*Task requirements*.
Could you reproduce, exactly as written, every line from the one containing "future generations and made widely" through the last line of the records, and nothing else?

*Exercise data*.
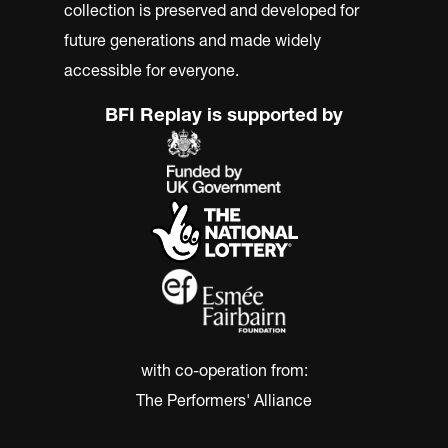
collection is preserved and developed for
future generations and made widely
accessible for everyone.
BFI Replay is supported by
with co-operation from:
The Performers' Alliance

*Output below*.
future generations and made widely
accessible for everyone.
BFI Replay is supported by
with co-operation from:
The Performers' Alliance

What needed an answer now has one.